第9話 「月」をめでる人々

2013.02.04, 月曜の朝

~2013.02.04(月)~

 今年の冬は例年になく厳しい寒さに襲われ、私も風邪に見舞われてしまった。
 幼い頃、真夜中に熱を出すと遅くまで働いていた母が眼を擦りながら氷枕を作り冷たいタオルを額に当ててくれると「熱は潮の満ち引きで治まるから、きっと朝にはよくなるよ、安心しておやすみ」と優しい言葉を掛けてくれたことを思い出した。市販の風邪薬にばかり頼る私とは少し違い、昔の人は自然現象から生活の知恵を学んでいたらしい。潮が満ち引く海は地球の7割近くを覆っている。生物すべての“生みの親”であることを証明するように私たち体内の水分も同じ配分であるとされる。陰暦を見ると潮位の変化は「月」の朔望(満ち欠け)による現象とされ、遙か遠い天体が極く身近な肉体にまで影響を与えているとすれば、将に人間は自然そのものであるとしか言いようがない。“引力が働いているからだ”とひと口で済ませればそれまでのこと、しかしながら、天体の動きや気象現象を望遠鏡やレーダーで捉えることが出来ても、この摩可不思議な「引力」をコンピュターや通信網などと一緒に“もの”の如く捉えることは難しく、我々の目で見たこともなければ肌で触れたこともない・・と神秘的に思うのは私一人であろうか?
 その神秘を操る陰暦は新月(朔日、ついたち)からはじまる。

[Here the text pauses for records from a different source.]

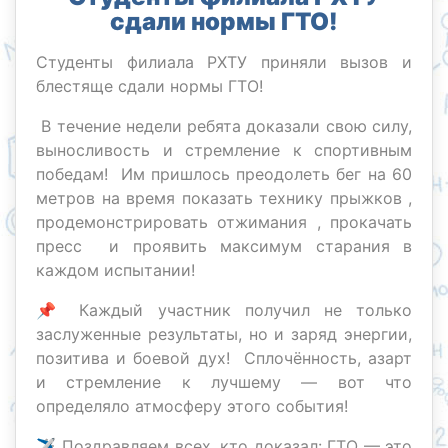
сдали нормы ГТО!
Студенты филиала РХТУ приняли вызов и
блестяще сдали нормы ГТО!
В течение недели ребята доказали свою силу,
выносливость и стремление к спортивным
победам! Им пришлось преодолеть бег на 60
метров на время показать технику прыжков ,
продемонстрировать отжимания , прокачать
пресс и проявить максимум старания в
каждом испытании!
📌 Каждый участник получил не только
заслуженные результаты, но и заряд энергии,
позитива и боевой дух! Сплочённость, азарт
и стремление к лучшему — вот что
определяло атмосферу этого события!
✈️ Поздравляем всех, кто доказал: ГТО — это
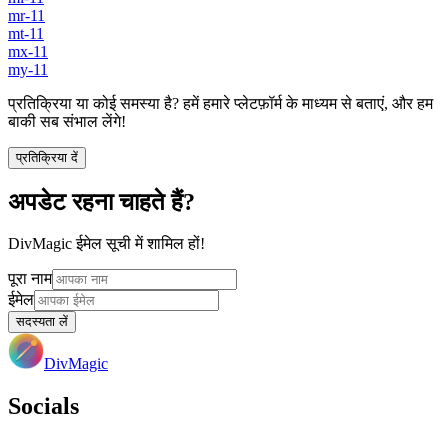
mr-11
mt-11
mx-11
my-11
प्रतिक्रिया या कोई समस्या है? हमें हमारे प्लेटफ़ॉर्म के माध्यम से बताएं, और हम
बाकी सब संभाल लेंगे!
प्रतिक्रिया दें
अपडेट रहना चाहते हैं?
DivMagic ईमेल सूची में शामिल हों!
पूरा नाम
ईमेल
सदस्यता लें
DivMagic
Socials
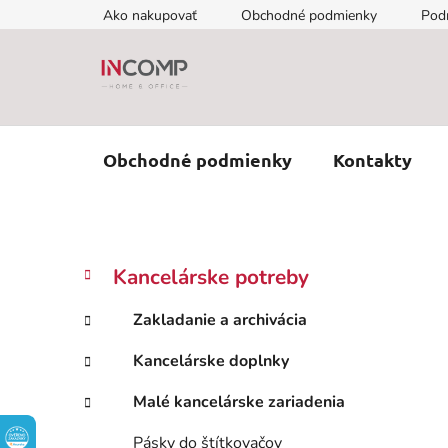
Prejsť
Ako nakupovať
Obchodné podmienky
Pod
na
obsah
Obchodné podmienky
Kontakty
B
K
Preskočiť
Kancelárske potreby
a
kategórie
o
t
č
Zakladanie a archivácia
e
n
g
Kancelárske doplnky
ý
ó
p
r
Malé kancelárske zariadenia
i
a
e
n
Pásky do štítkovačov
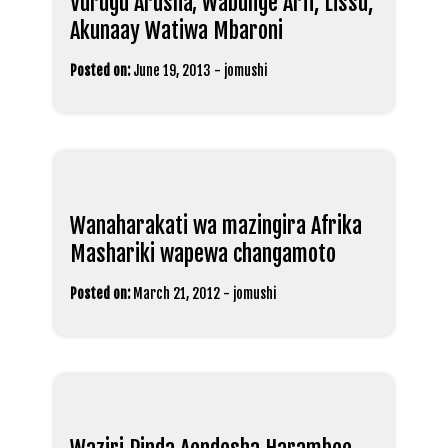
Vurugu Arusha; Wabunge Arfi, Lissu,
Akunaay Watiwa Mbaroni
Posted on:
June 19, 2013
-
jomushi
Wanaharakati wa mazingira Afrika
Mashariki wapewa changamoto
Posted on:
March 21, 2012
-
jomushi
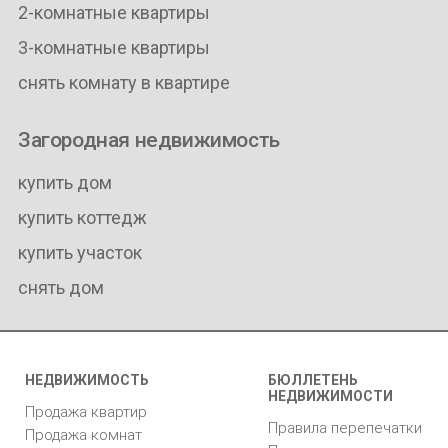
2-комнатные квартиры
3-комнатные квартиры
снять комнату в квартире
Загородная недвижимость
купить дом
купить коттедж
купить участок
снять дом
НЕДВИЖИМОСТЬ
БЮЛЛЕТЕНЬ
НЕДВИЖИМОСТИ
Продажа квартир
Правила перепечатки
Продажа комнат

「月」の変化は時計と反対廻りに進み“繊月”(せんげつ)から“三日月”(みかづき)へ・・やがて“上弦の月”に変身する。それぞれ「形」に沿って名が付され、次は十日夜(とおかんや)、十三夜月(じゅうさんやづき)、小望月(こもちづき)、そして「満月」(月と地球と太陽が一直線上に並ぶ)まで来ると時計を半廻りしたことになる。この後、十六夜月(いざよいづき)、立待月(たちまちづき)、居待月(いまちづき)、寝待月(ねまちづき)、更待月(ふけまちづき)、十八夜を経て下弦の月となり、有明月(ありあけづき)を過る頃は二十六夜、やがて晦日月(みそかづき)が来て漸く時計が一回りし月が改まる(新月に戻る)。この周期を12回繰り返すと新しい年が巡って来ると言う訳である(1年=354日、太陽歴よりも14日短いため“閏月”を設けた)。
 日本では明治6年から太陽暦(新暦)が採用されたがそれまでは陰暦(旧歴)であった。現代人の様に日付を数字で呼ぶのではなく、「今日は十六夜・・明日は立待月・・」などと情緒を籠めて会話したことであろう。微妙に変化する月の「形」になぞって、それぞれに名を冠して“時を刻んだ”この民族の「粋」で「お洒落」な感性、研ぎ澄まされた美意識に改めて喝采を贈りたくなる。昔の人々は農地を耕し海や川で魚を捕りながら月の満ち欠けを生活の“道標”とし、夜ごと月光を愛でながら暮らしていたのであろう。
 古今東西、紛れもなく天に「月」はひとつである。普遍的で尚且つ絶対的存在であるはずのものが、我々の想像を絶するほどに“千変万化”する・・ここに豊かな趣向があり、時には意表を突くかの如く雲に紛れて姿を消すこともある。「竹取物語」の作者はこの“光体”を眺めているうち宇宙を流転するユートピアの世界を思い描いたに違いなく、かぐや姫は竹から生まれた天女である不条理もまた真実であった。これに比べ太陽は凄まじいエネルギーを放出し永遠に燃え盛るが、静かな光を放ちながら変幻自在する姿はない。この華やかな連続生と悠久なる反復性に「物語」が生まれないはずがなく、さればこそ「月夜の明かり」は美しい和歌や絵に登場するのであり、古来より歌人や文人が愛する所以であろう。
 ちなみに手元の歳時記(現代歳時記、たちばな出版)“時候”の章によれば・・今月(二月)は陰暦で正月にあたる。早々に立春を迎え、もう早春である。日が暮れるのも少しずつ遅くなってきているのがわかる。寒いとは言え、自然は動きはじめている・・と記されてある。私達もそろそろ寒い冬から脱皮し春を迎える準備をはじめなければならない。風邪など引いておられないのだ。
 日々の暮らしの中に四季の変化を溶け込ませた知恵と風土を持つ我が日本人は世界でも珍しいかも知れない・・この伝統的な美学を享受出来る国に生まれたことを思うと何故か?安堵し心地よい気分に駆られる・・この妙に満ち足りた心持は、もしかすると寄る年波に在るかも知れないが、私も「月」をめでる人々にあやかりたい。 (終)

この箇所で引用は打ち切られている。